_Work task:_ Among the lines of the data below, count those that hold the word "entrepierna". Answer with the number alone.

_Input data:_
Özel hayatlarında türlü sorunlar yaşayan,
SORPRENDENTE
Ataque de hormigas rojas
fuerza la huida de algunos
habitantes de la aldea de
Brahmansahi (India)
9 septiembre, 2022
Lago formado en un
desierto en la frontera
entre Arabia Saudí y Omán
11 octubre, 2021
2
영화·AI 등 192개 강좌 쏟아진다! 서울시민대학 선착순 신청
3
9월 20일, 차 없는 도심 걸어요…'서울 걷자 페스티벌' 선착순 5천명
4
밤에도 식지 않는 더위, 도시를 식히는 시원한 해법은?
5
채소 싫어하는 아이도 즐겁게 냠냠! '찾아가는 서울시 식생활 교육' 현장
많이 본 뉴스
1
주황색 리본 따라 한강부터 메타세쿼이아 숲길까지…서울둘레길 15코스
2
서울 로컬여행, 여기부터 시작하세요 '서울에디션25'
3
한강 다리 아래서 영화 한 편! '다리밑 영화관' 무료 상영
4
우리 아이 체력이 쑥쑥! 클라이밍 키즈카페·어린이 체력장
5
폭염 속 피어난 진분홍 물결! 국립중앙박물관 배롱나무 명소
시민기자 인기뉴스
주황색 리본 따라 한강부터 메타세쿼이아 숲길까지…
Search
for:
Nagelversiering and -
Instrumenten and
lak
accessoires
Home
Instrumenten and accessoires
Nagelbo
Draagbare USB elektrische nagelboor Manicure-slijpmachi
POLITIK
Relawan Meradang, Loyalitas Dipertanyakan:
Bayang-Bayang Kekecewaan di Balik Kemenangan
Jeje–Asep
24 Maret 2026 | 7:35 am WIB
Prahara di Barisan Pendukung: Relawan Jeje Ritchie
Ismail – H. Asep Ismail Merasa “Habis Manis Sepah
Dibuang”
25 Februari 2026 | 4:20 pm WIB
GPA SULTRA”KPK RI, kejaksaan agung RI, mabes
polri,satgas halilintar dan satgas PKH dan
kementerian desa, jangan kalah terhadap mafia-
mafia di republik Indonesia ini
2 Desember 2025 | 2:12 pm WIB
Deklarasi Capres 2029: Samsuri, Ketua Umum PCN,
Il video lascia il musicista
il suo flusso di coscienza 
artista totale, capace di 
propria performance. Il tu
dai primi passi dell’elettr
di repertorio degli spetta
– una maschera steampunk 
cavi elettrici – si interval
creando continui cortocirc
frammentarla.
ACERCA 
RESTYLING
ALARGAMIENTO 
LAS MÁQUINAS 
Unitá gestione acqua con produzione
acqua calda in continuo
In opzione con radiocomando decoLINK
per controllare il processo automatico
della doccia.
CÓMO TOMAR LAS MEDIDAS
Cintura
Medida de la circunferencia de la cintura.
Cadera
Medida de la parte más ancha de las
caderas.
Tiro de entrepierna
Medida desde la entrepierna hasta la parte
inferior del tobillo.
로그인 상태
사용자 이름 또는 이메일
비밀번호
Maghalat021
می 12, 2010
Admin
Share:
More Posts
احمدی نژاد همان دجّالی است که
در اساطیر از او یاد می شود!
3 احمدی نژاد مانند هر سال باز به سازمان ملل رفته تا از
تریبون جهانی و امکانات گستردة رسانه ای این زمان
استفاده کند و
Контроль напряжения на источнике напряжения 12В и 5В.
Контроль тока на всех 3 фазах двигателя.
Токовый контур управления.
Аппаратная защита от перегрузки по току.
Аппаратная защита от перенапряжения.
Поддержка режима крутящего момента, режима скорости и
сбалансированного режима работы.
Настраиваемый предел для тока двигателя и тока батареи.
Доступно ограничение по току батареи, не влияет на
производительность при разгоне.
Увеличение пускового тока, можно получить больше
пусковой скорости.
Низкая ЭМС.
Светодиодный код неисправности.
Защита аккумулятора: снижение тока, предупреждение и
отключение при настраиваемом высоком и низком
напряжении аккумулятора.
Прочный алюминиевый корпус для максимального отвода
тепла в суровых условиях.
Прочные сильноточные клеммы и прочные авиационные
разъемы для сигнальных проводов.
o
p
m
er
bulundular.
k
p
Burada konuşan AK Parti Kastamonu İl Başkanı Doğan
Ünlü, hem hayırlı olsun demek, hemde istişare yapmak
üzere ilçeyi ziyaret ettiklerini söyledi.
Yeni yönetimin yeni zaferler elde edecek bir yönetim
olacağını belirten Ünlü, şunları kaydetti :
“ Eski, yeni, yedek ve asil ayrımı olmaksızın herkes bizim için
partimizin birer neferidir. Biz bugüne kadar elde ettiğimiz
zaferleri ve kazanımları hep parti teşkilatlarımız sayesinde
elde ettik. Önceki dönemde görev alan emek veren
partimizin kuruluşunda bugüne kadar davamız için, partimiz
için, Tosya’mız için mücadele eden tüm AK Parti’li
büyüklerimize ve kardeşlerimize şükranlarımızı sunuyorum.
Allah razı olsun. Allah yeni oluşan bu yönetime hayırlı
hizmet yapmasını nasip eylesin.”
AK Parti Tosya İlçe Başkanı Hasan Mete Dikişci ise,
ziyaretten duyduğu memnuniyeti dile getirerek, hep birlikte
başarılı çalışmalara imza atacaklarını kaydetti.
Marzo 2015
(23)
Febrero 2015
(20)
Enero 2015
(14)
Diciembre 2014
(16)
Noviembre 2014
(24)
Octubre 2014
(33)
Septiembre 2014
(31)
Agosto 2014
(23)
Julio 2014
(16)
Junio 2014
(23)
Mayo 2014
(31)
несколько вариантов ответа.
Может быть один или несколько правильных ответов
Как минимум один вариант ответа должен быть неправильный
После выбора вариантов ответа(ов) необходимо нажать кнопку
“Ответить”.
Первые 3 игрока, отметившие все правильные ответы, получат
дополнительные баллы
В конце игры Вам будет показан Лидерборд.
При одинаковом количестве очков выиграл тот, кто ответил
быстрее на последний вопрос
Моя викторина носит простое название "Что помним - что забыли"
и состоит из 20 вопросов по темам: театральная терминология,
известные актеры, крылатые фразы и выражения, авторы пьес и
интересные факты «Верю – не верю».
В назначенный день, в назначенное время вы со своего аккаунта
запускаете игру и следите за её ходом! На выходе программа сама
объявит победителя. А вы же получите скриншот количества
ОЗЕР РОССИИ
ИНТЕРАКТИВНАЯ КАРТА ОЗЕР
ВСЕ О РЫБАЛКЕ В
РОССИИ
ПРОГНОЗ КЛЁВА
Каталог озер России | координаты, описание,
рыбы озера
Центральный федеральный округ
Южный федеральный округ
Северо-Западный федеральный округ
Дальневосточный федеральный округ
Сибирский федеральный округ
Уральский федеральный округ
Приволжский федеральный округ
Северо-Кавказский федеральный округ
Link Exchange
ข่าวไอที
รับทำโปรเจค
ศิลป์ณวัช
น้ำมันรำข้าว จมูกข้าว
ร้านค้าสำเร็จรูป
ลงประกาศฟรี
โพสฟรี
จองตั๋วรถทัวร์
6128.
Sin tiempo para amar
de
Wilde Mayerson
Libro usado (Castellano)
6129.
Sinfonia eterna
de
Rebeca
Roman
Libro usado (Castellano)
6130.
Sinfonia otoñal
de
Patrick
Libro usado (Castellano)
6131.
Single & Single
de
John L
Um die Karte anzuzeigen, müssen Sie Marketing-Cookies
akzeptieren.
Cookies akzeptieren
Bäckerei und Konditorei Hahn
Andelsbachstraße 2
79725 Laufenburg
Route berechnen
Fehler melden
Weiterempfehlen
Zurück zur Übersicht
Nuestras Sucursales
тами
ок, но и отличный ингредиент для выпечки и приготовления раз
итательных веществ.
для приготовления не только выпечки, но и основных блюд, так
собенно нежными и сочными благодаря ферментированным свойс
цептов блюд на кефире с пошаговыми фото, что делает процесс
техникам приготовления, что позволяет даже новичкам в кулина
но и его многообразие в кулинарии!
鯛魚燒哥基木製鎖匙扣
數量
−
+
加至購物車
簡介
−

_Result below:_ 2